1) Ruby 2.x vs Ruby 3.0 performance regression. This can be important to figure out, but is not why I opened this issue.

2) Threads vs Ractor in Ruby 3.0. My tests are all in Ruby 3.0. This is what this issue is about.

Updated by inversion (Yura Babak) about 2 months ago

I also made 2 posts about strange performance testing results (with sources) and some conclusions.
In my case, 2 ractors work 3-times longer than doing the same payload in the main thread.

https://www.reddit.com/r/ruby/comments/kpmt73/ruby_30_ractors_performance_test_strange_results/
https://www.reddit.com/r/ruby/comments/krq5xe/when_ruby3_ractors_are_good_and_when_not_yet/

The test:

require 'digest/sha2'

N = 1_500_000

def workload
    N.times do |n|
        Digest::SHA2.base64digest(n.to_s)
    end
end

puts 'in the main thread'
t_start = Time.now
    workload
puts "Total: %.3f" % (Time.now - t_start)
puts


worker1 = Ractor.new do
    Ractor.receive
    print '['; workload; ']'
end
worker2 = Ractor.new do
    Ractor.receive
    print '['; workload; ']'
end

puts 'in 2 ractors'
t_start = Time.now
    worker1.send 'start'
    worker2.send 'start'
    print '='
    print worker1.take
    print worker2.take
puts
puts "Total: %.3f" % (Time.now - t_start)

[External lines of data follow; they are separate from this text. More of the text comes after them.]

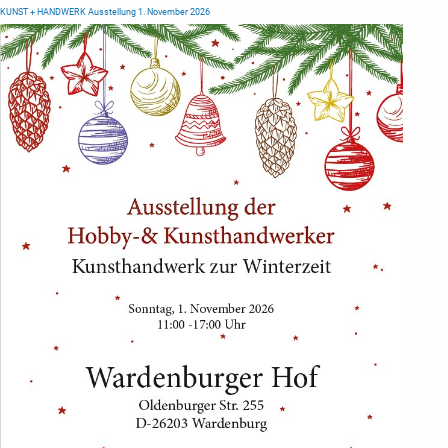
KUNST + HANDWERK Ausstellung 1. November 2026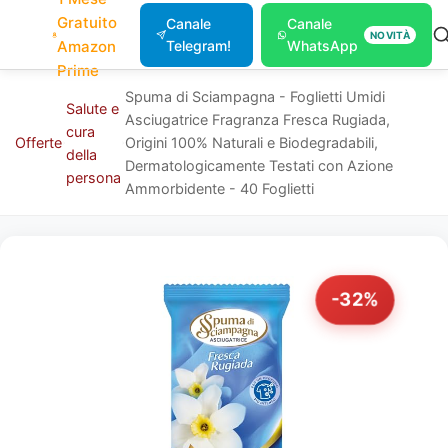
Gratuito
Canale
Canale
NOVITÀ
Amazon
Telegram!
WhatsApp
Prime
Spuma di Sciampagna - Foglietti Umidi
Salute e
Asciugatrice Fragranza Fresca Rugiada,
cura
Offerte
Origini 100% Naturali e Biodegradabili,
della
Dermatologicamente Testati con Azione
persona
Ammorbidente - 40 Foglietti
-32%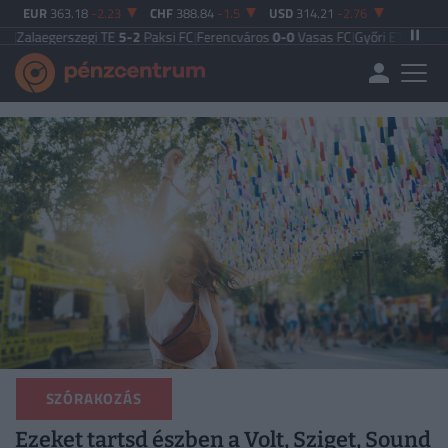
EUR
363.18
-2.23
CHF
388.84
-1.5
USD
314.21
-2.76
szegi TE
5-2
Paksi FC
|
Ferencváros
0-0
Vasas FC
|
Győri ETO FC
4-0
Nyíregyhá
SZÓRAKOZÁS
Ezeket tartsd észben a Volt, Sziget, Sound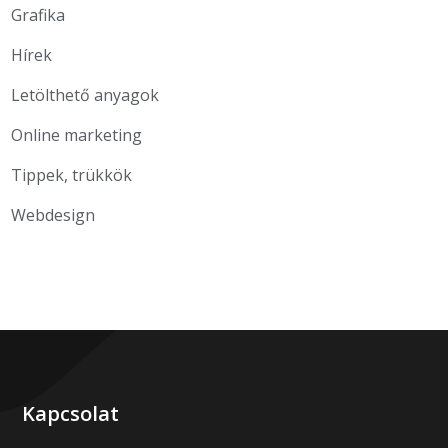
Grafika
Hírek
Letölthető anyagok
Online marketing
Tippek, trükkök
Webdesign
Kapcsolat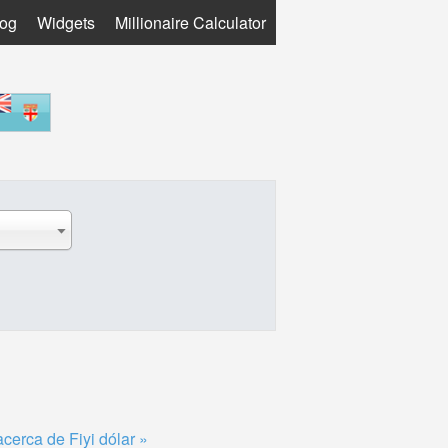
log
Widgets
Millionaire Calculator
cerca de Fiyi dólar »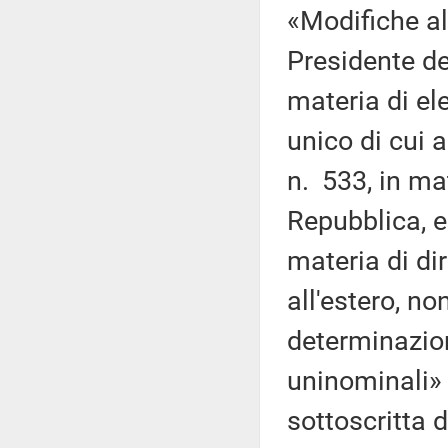
«Modifiche al
Presidente de
materia di el
unico di cui 
n. 533, in ma
Repubblica, e
materia di dir
all'estero, n
determinazion
uninominali»
sottoscritta 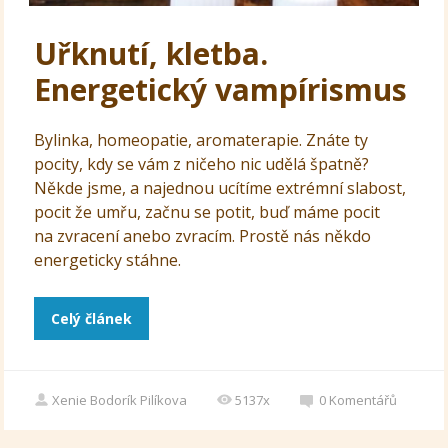
Uřknutí, kletba.
Energetický vampírismus
Bylinka, homeopatie, aromaterapie. Znáte ty
pocity, kdy se vám z ničeho nic udělá špatně?
Někde jsme, a najednou ucítíme extrémní slabost,
pocit že umřu, začnu se potit, buď máme pocit
na zvracení anebo zvracím. Prostě nás někdo
energeticky stáhne.
Celý článek
Xenie Bodorík Pilíkova
5137x
0
Komentářů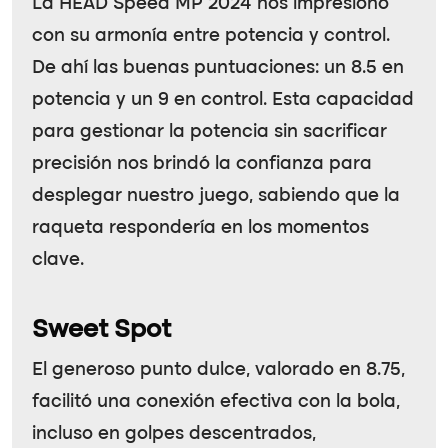
La
HEAD Speed MP 2024
nos impresionó
con su armonía entre potencia y control.
De ahí las buenas puntuaciones: un 8.5 en
potencia y un 9 en control. Esta capacidad
para gestionar la potencia sin sacrificar
precisión nos brindó la confianza para
desplegar nuestro juego, sabiendo que la
raqueta respondería en los momentos
clave.
Sweet Spot
El generoso punto dulce, valorado en 8.75,
facilitó una conexión efectiva con la bola,
incluso en golpes descentrados,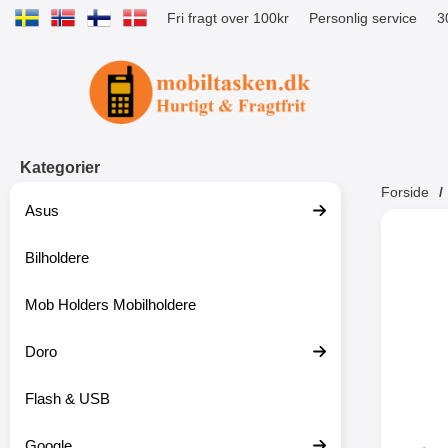
Fri fragt over 100kr
Personlig service
3
Startside for Tibro Billiga Mobilsk
Kategorier
Forside
Asus
Andr
Bilholdere
Mob Holders Mobilholdere
-52%
Doro
Flash & USB
Google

Updated by keithrbennett (Keith Bennett) about 2 months ago

I too have seen strange results testing ractors. I used the code at https://github.com/keithrbennett/keithrbennett-ractor-test/blob/master/my_ractor.rb to do some arbitrary but predictable work. I have a 24-core Ryzen 9 CPU, and I compared using 1 ractor with using 24. With 24, htop reported that all the CPU's were at 100% most of the time, yet the elapsed time using 24 CPU's was only about a third less than when using 1 CPU. Also, the CPU's seemed to be working collectively about ten times harder with 24 CPU's. Here is the program output:

1 CPU:
Many HTOP readings are < 100% for all CPU's
 time ractor/my_ractor.rb ruby '*.rb'
Running the following command to find all filespecs to process: find -L ruby -type f -name '*.rb' -print
Processing 8218 files in 1 slices, whose sizes are:
[8218]
ractor/my_ractor.rb ruby '*.rb'  2513.90s user 6.75s system 99% cpu 42:03.01 total


24 CPU's:
% time ractor/my_ractor.rb ruby '*.rb' ; espeak finished
Running the following command to find all filespecs to process: find -L ruby -type f -name '*.rb' -print
Processing 8218 files in 24 slices, whose sizes are:
[343, 343, 343, 343, 343, 343, 343, 343, 343, 343, 343, 343, 343, 343, 343, 343, 343, 343, 343, 343, 343, 343, 343, 329]
ractor/my_ractor.rb ruby '*.rb'  22986.42s user 14.98s system 1134% cpu 33:47.96 total

(In the command, ruby refers to the directory in which I've cloned the Github Ruby repo.)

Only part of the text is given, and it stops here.